Over 3,000 Irish citizens who had returned home, having lived abroad, have been denied the state unemployment benefit because they failed to meet the residency requirements.
 
Rita Delaney had been living in Boston for 17 years. Originally from Pullough, County Offaly, Rita returned to Ireland in September when she lost her job at the Massachusetts Institute of Technology (MIT).
 
Currently based in Dublin she spoke to the Irish Independent about her situation. Rita has been actively seeking employment in Dublin, to no avail, and was shocked by the response of the Department of Social Protection when she inquired about receiving state benefits.
 
“One person there told me my best bet would be just to get on a plane back to the US," she said.
 
The department cited “habitual residency” as their reason for refusing her benefits. The would give not explanation for that. Her brother and other relatives still live in Ireland. She is now receiving aid from a Catholic social care agency, Crosscare. She plans to appeal the departments decision.
 
Crosscare said that these 3,000 returned citizens were failing to meet the “habitual residency” requirement.

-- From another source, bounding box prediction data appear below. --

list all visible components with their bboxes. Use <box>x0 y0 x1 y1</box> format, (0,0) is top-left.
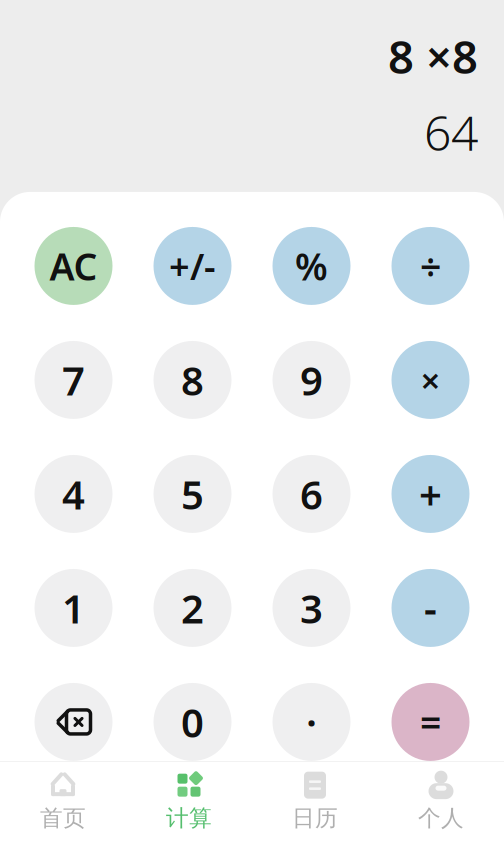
button[interactable]: · <box>272 683 350 761</box>
staticText: 2 <box>181 581 204 634</box>
button[interactable]: 1 <box>34 569 112 647</box>
staticText: % <box>295 241 328 291</box>
staticText: 日历 <box>292 804 338 832</box>
button[interactable]: ÷ <box>392 227 470 305</box>
button[interactable]: 6 <box>272 455 350 533</box>
button[interactable]: = <box>392 683 470 761</box>
button[interactable]: 4 <box>34 455 112 533</box>
staticText: ÷ <box>420 241 441 291</box>
button[interactable]: 计算 <box>126 762 252 842</box>
button[interactable]: % <box>272 227 350 305</box>
staticText: 计算 <box>166 804 212 832</box>
button[interactable]: 9 <box>272 341 350 419</box>
staticText: = <box>420 697 441 747</box>
button[interactable]: +/- <box>154 227 232 305</box>
staticText: 9 <box>300 353 323 406</box>
staticText: 首页 <box>40 804 86 832</box>
button[interactable]: Delete <box>34 683 112 761</box>
button[interactable]: × <box>392 341 470 419</box>
button[interactable]: 5 <box>154 455 232 533</box>
staticText: 5 <box>181 467 204 520</box>
staticText: 个人 <box>418 804 464 832</box>
button[interactable]: - <box>392 569 470 647</box>
staticText: 4 <box>62 467 85 520</box>
button[interactable]: 7 <box>34 341 112 419</box>
staticText: AC <box>50 241 98 291</box>
button[interactable]: AC <box>34 227 112 305</box>
staticText: - <box>424 581 437 634</box>
staticText: 7 <box>62 353 85 406</box>
staticText: +/- <box>169 242 216 290</box>
staticText: 1 <box>62 581 85 634</box>
staticText: × <box>420 357 440 403</box>
staticText: 8 <box>181 353 204 406</box>
staticText: · <box>306 695 317 748</box>
button[interactable]: 首页 <box>0 762 126 842</box>
button[interactable]: 日历 <box>252 762 378 842</box>
staticText: 0 <box>181 695 204 748</box>
button[interactable]: 0 <box>154 683 232 761</box>
button[interactable]: 2 <box>154 569 232 647</box>
staticText: 8 ×8 <box>388 26 478 86</box>
staticText: 64 <box>424 100 478 164</box>
button[interactable]: + <box>392 455 470 533</box>
button[interactable]: 8 <box>154 341 232 419</box>
button[interactable]: 3 <box>272 569 350 647</box>
button[interactable]: 个人 <box>378 762 504 842</box>
staticText: 3 <box>300 581 323 634</box>
staticText: 6 <box>300 467 323 520</box>
staticText: + <box>419 467 442 520</box>
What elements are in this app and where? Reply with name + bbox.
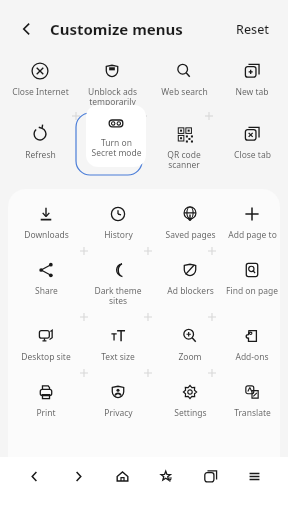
button[interactable]: Close tab	[220, 121, 284, 161]
staticText: Share	[35, 285, 58, 297]
staticText: New tab	[235, 86, 269, 98]
staticText: Text size	[101, 351, 135, 363]
staticText: Turn on Secret mode	[91, 137, 142, 159]
button[interactable]: Downloads	[10, 201, 82, 241]
staticText: Ad blockers	[167, 285, 214, 297]
button[interactable]: Ad blockers	[154, 257, 226, 297]
button[interactable]: QR code scanner	[148, 121, 220, 171]
staticText: Desktop site	[21, 351, 71, 363]
button[interactable]: Add page to	[226, 201, 278, 241]
button[interactable]: Back	[16, 459, 52, 493]
button[interactable]: Web search	[148, 58, 220, 98]
button[interactable]: Text size	[82, 323, 154, 363]
staticText: Translate	[234, 407, 271, 419]
button[interactable]: Turn on Secret mode	[86, 105, 146, 167]
staticText: Add-ons	[235, 351, 269, 363]
button[interactable]: Home	[104, 459, 140, 493]
button[interactable]: Forward	[60, 459, 96, 493]
staticText: Close Internet	[12, 86, 69, 98]
button[interactable]: Reset	[232, 17, 274, 42]
button[interactable]: Unblock ads temporarily	[76, 58, 148, 108]
button[interactable]: Menu	[236, 459, 272, 493]
button[interactable]: Privacy	[82, 379, 154, 419]
staticText: Unblock ads temporarily	[88, 86, 137, 108]
staticText: Close tab	[234, 149, 271, 161]
button[interactable]: History	[82, 201, 154, 241]
staticText: Customize menus	[50, 19, 183, 39]
button[interactable]: Dark theme sites	[82, 257, 154, 307]
button[interactable]: Zoom	[154, 323, 226, 363]
staticText: Downloads	[24, 229, 69, 241]
button[interactable]: Find on page	[226, 257, 278, 297]
staticText: Dark theme sites	[94, 285, 142, 307]
staticText: Find on page	[226, 285, 278, 297]
button[interactable]: Translate	[226, 379, 278, 419]
button[interactable]: New tab	[220, 58, 284, 98]
staticText: Zoom	[178, 351, 202, 363]
staticText: Web search	[161, 86, 208, 98]
button[interactable]: Refresh	[4, 121, 76, 161]
staticText: History	[104, 229, 133, 241]
staticText: Print	[36, 407, 56, 419]
staticText: Privacy	[104, 407, 133, 419]
staticText: Settings	[174, 407, 207, 419]
button[interactable]: Share	[10, 257, 82, 297]
button[interactable]: Settings	[154, 379, 226, 419]
button[interactable]: Print	[10, 379, 82, 419]
button[interactable]: Bookmarks	[148, 459, 184, 493]
button[interactable]: Saved pages	[154, 201, 226, 241]
button[interactable]: Tabs	[192, 459, 228, 493]
button[interactable]: Close Internet	[4, 58, 76, 98]
button[interactable]: Add-ons	[226, 323, 278, 363]
button[interactable]: Desktop site	[10, 323, 82, 363]
staticText: QR code scanner	[167, 149, 201, 171]
button[interactable]: Back	[14, 16, 40, 42]
staticText: Add page to	[228, 229, 277, 241]
staticText: Reset	[236, 21, 270, 38]
staticText: Saved pages	[165, 229, 216, 241]
staticText: Refresh	[25, 149, 56, 161]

This requirement was initially introduced to curb “welfare tourism” from other EU states.
 
The Irish Government’s Committee on Social Protection has been told that the situation is now getting so bad that some of these Irish citizens have resorted to living on the streets.
 
Joe O’Brien, from Crosscare, said that it is those Irish who emigrated in the 1960s and 1970s who are being effected as well as those who have only been gone for 18 months.
 
The numbers being rejected for welfare entitlements have doubled in the past two years. Between 2008 and 2009 1,723 people were rejected. Since 2004 when the measure was introduced a total of 3,261 have been turned down according to Crosscare’s figures.
 
Crosscare also reported that this year the figures have increased five-fold.